Symbolic of the American South, the magnolia grandiflora is the state tree of Mississippi, and the state flower of Mississippi and Louisiana. The flower was also used as an emblem or “mascot” of the Confederate army in the U.S. civil war. President Andrew Jackson even transplanted a southern magnolia from his plantation home in Nashville, Tenn., to the White House grounds in 1828.
When Mississippi joined the Confederacy in 1861, a committee came up with a new flag for Mississippi, the “magnolia flag” with a magnolia tree on a white background. And again in 2019, when Mississippi adopted its new flag, it replaced the confederate or rebel flag within its state flag with a magnolia flower.
Interestingly, when the park formerly known as Jackson Park was first renamed for President Andrew Jackson in 1909, at a time when people were reading the novels of Thomas Dixon Jr.: The Leopard’s Spots (1902), The Clansman (1905), and The Traitor (1907). Dixon — a classmate and friend of then-President Woodrow Wilson — helped bring the Reconstruction-era Ku Klux Klan back into public consciousness. Offering a romanticized portrait of the Ku Klux Klan, the novels reflected Dixon’s view that racial equality would result in the destruction of civilized society.
In 1915, D.W. Griffith’s controversial epic film The Birth of a Nation about the Civil War and Reconstruction, depicting the Ku Klux Klan as valiant saviors of a post-war South was released as “adapted from the book The Clansman by Thomas Dixon Jr.”
Alameda was recently ranked eighth on the List of the Most Racist Cities in the Golden State, largely due to its number of klaverns (chapters) and Ku Klux Klan officers per capita at the height of peak hate in 1940. The top seven cities were all mountain foothills or Central Valley cities.
And surprisingly, in 2021, American Heritage Trees website sells the southern magnolia promoting Robert E. Lee, commander of the Confederate Army during the American Civil War.
Last year, in an attempt to undo the racist harm Jackson symbolizes, the City Council voted to rename the park formerly known as Jackson Park. In alignment with renaming the park, ARPD might consider replacing the three newly planted southern magnolias in Franklin Park and developing its own anti-racist, tree-and-plant selection list more suitable for our city’s parks, grounds and open spaces.
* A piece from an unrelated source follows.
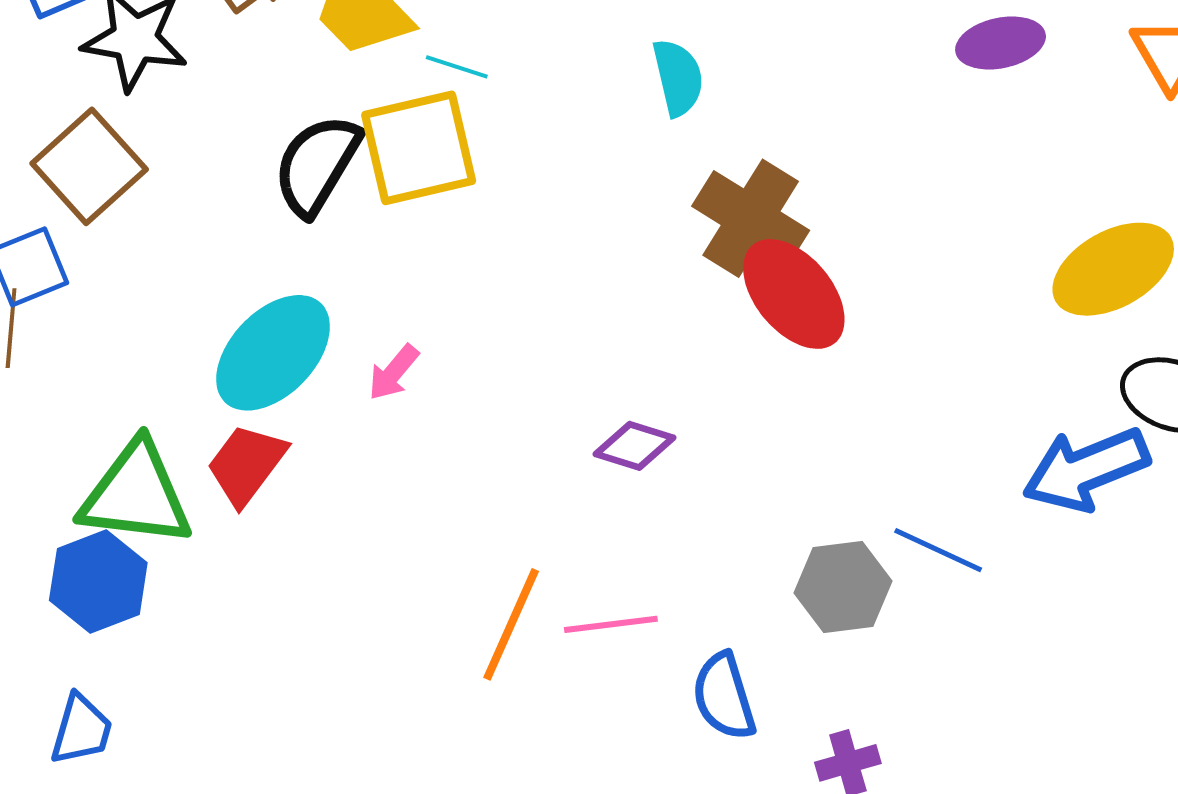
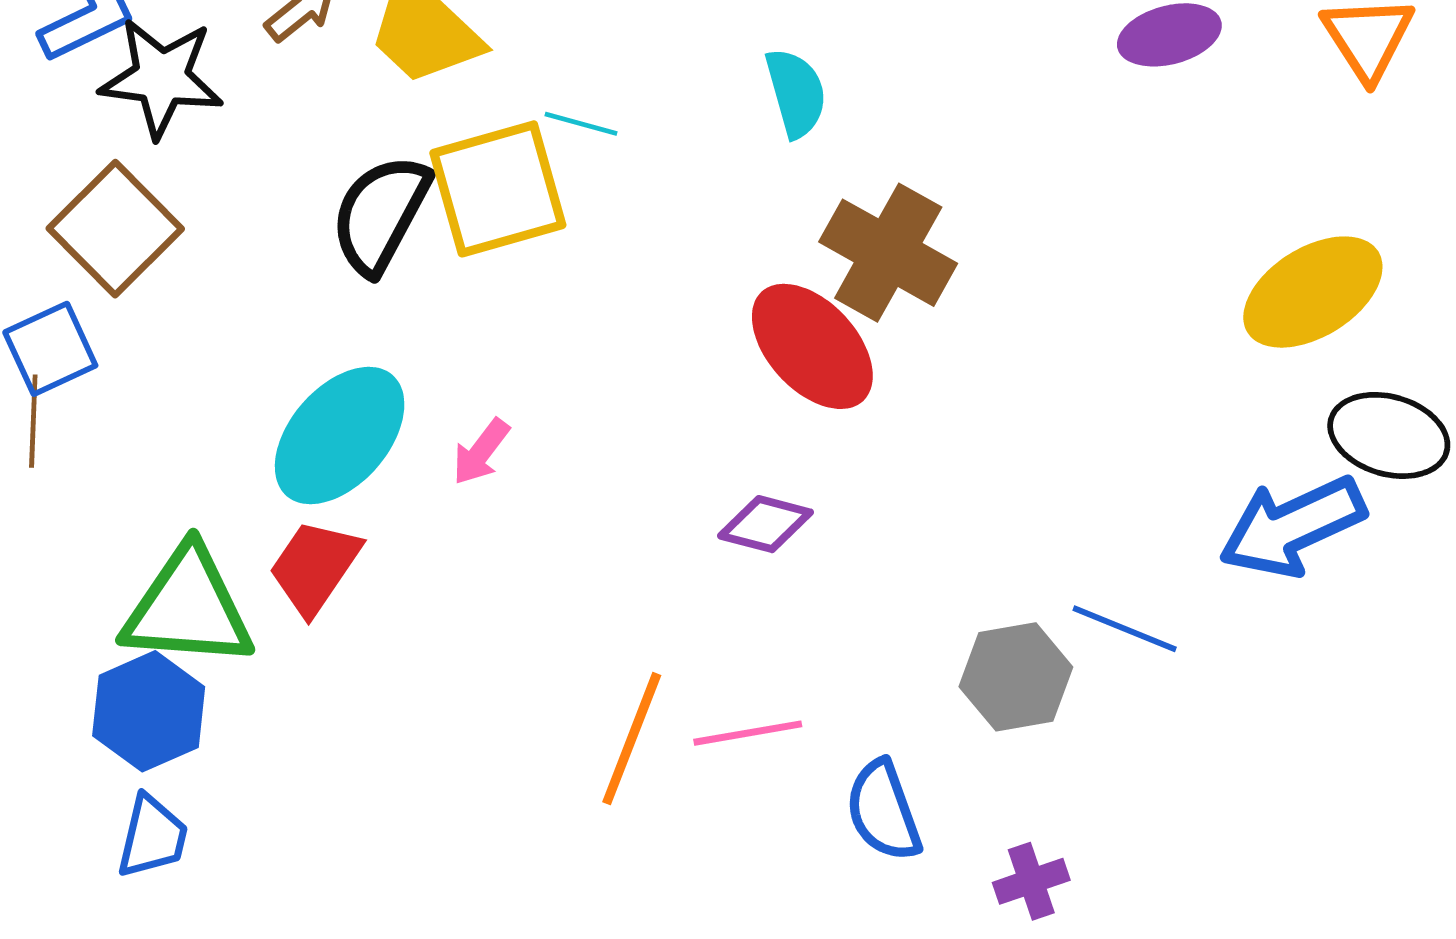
cyan line: (457, 67) -> (581, 124), moved
red ellipse: (794, 294) -> (812, 346), moved
blue trapezoid: (81, 730) -> (152, 837), moved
If we are going to make our city and public spaces and properties antiracist and welcoming to everyone, then we must include our trees and plants, too.
Amos White is an Alameda resident and founder of 100K Trees for Humanity, a local tree planting initiative.
Comments
With much respect to Mr. White, I must disagree that these trees should not be planted because they have been "claimed" by white supremacists and racists. I cannot think of a more effective way to give them power than to allow them to take ownership of one of nature's own beautiful creations. The only way they can stake that claim is if we give them space and permission to do so. By not using or removing the trees we are giving them that space and recognizing that ownership.